## Directions
Reproduce each record exactly, leaving out no line.

## Record set
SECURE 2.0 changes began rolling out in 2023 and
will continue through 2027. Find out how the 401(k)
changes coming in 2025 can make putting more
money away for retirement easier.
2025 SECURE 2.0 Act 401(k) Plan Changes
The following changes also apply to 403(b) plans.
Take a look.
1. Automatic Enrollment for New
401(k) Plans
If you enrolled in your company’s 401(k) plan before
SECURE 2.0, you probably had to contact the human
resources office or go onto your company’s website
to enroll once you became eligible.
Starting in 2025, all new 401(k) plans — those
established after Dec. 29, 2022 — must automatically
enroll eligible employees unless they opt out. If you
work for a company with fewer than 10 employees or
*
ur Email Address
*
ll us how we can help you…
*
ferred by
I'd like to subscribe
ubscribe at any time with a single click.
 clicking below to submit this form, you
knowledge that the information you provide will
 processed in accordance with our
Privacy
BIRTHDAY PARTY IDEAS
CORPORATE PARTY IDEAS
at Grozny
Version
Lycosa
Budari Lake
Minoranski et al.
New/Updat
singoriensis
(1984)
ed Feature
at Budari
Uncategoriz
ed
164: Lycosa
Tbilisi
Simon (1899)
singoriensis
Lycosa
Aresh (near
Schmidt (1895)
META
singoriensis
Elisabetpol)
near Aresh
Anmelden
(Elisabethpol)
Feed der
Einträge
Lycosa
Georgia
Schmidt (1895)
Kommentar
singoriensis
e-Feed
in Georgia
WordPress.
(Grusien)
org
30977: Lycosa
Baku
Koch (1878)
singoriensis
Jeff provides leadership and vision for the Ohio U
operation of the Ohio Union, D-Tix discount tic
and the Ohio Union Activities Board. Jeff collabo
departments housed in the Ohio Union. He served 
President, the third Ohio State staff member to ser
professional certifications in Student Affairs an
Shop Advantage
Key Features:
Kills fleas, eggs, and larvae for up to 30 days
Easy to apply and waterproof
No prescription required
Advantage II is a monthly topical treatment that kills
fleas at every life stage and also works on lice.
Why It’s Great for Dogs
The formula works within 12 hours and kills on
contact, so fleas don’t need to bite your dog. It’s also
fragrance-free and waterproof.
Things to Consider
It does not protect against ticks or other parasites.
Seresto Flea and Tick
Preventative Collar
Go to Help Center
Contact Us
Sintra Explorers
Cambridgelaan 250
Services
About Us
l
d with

## Task output
SECURE 2.0 changes began rolling out in 2023 and
will continue through 2027. Find out how the 401(k)
changes coming in 2025 can make putting more
money away for retirement easier.
2025 SECURE 2.0 Act 401(k) Plan Changes
The following changes also apply to 403(b) plans.
Take a look.
1. Automatic Enrollment for New
401(k) Plans
If you enrolled in your company’s 401(k) plan before
SECURE 2.0, you probably had to contact the human
resources office or go onto your company’s website
to enroll once you became eligible.
Starting in 2025, all new 401(k) plans — those
established after Dec. 29, 2022 — must automatically
enroll eligible employees unless they opt out. If you
work for a company with fewer than 10 employees or
*
ur Email Address
*
ll us how we can help you…
*
ferred by
I'd like to subscribe
ubscribe at any time with a single click.
 clicking below to submit this form, you
knowledge that the information you provide will
 processed in accordance with our
Privacy
BIRTHDAY PARTY IDEAS
CORPORATE PARTY IDEAS
at Grozny
Version
Lycosa
Budari Lake
Minoranski et al.
New/Updat
singoriensis
(1984)
ed Feature
at Budari
Uncategoriz
ed
164: Lycosa
Tbilisi
Simon (1899)
singoriensis
Lycosa
Aresh (near
Schmidt (1895)
META
singoriensis
Elisabetpol)
near Aresh
Anmelden
(Elisabethpol)
Feed der
Einträge
Lycosa
Georgia
Schmidt (1895)
Kommentar
singoriensis
e-Feed
in Georgia
WordPress.
(Grusien)
org
30977: Lycosa
Baku
Koch (1878)
singoriensis
Jeff provides leadership and vision for the Ohio U
operation of the Ohio Union, D-Tix discount tic
and the Ohio Union Activities Board. Jeff collabo
departments housed in the Ohio Union. He served 
President, the third Ohio State staff member to ser
professional certifications in Student Affairs an
Shop Advantage
Key Features:
Kills fleas, eggs, and larvae for up to 30 days
Easy to apply and waterproof
No prescription required
Advantage II is a monthly topical treatment that kills
fleas at every life stage and also works on lice.
Why It’s Great for Dogs
The formula works within 12 hours and kills on
contact, so fleas don’t need to bite your dog. It’s also
fragrance-free and waterproof.
Things to Consider
It does not protect against ticks or other parasites.
Seresto Flea and Tick
Preventative Collar
Go to Help Center
Contact Us
Sintra Explorers
Cambridgelaan 250
Services
About Us
l
d with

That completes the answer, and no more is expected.